### Assignment
The reply should hold every line of the data below, unchanged, and none of the pictures.

+++ Records to use

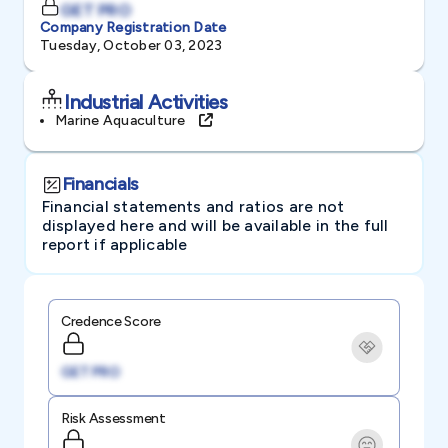
GET PRO
Company Registration Date
Tuesday, October 03, 2023
Industrial Activities
Marine Aquaculture
Financials
Financial statements and ratios are not
displayed here and will be available in the full
report if applicable
Credence Score
GET PRO
Risk Assessment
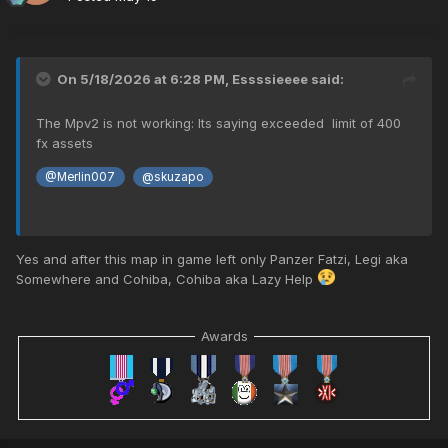
On 5/18/2026 at 6:28 PM,
Essssieeee
said:
The Mpv2 is not working: Its saying exceeded limit of 400
fx assets
@Merlin007
@skuzapo
Yes and after this map in game left only Panzer Fatzi, Legi aka
Somewhere and Cohiba, Cohiba aka Lazy Help
Awards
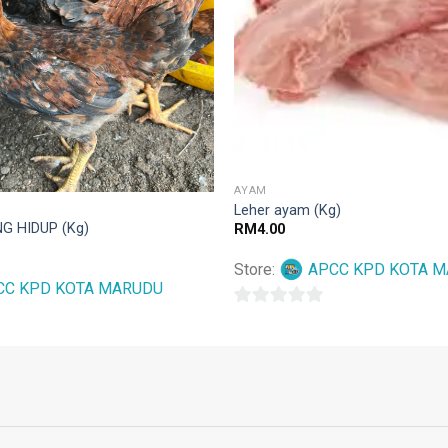
AYAM
Leher ayam (Kg)
G HIDUP (Kg)
RM
4.00
Store:
APCC KPD KOTA 
CC KPD KOTA MARUDU
0
out
of
5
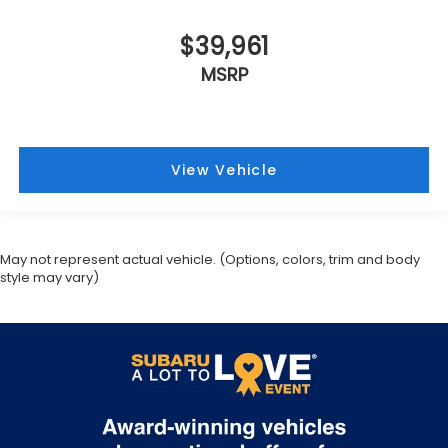
$39,961
MSRP
View Vehicle
May not represent actual vehicle. (Options, colors, trim and body
style may vary)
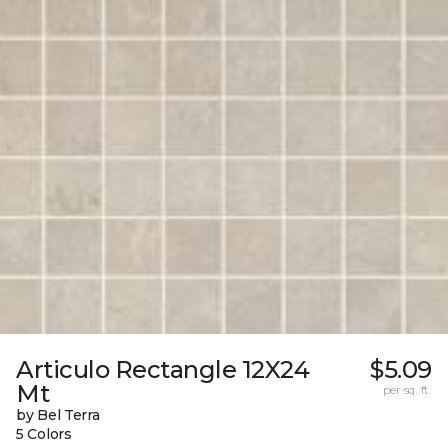
Articulo Rectangle 12X24
$5.09
Mt
per sq. ft.
by Bel Terra
5 Colors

++++++

### Your response
GET PRO
Company Registration Date
Tuesday, October 03, 2023
Industrial Activities
Marine Aquaculture
Financials
Financial statements and ratios are not
displayed here and will be available in the full
report if applicable
Credence Score
GET PRO
Risk Assessment
On 5/18/2026 at 6:28 PM,
Essssieeee
said:
The Mpv2 is not working: Its saying exceeded limit of 400
fx assets
@Merlin007
@skuzapo
Yes and after this map in game left only Panzer Fatzi, Legi aka
Somewhere and Cohiba, Cohiba aka Lazy Help
Awards
AYAM
Leher ayam (Kg)
G HIDUP (Kg)
RM
4.00
Store:
APCC KPD KOTA 
CC KPD KOTA MARUDU
0
out
of
5
$39,961
MSRP
View Vehicle
May not represent actual vehicle. (Options, colors, trim and body
style may vary)
Articulo Rectangle 12X24
$5.09
Mt
per sq. ft.
by Bel Terra
5 Colors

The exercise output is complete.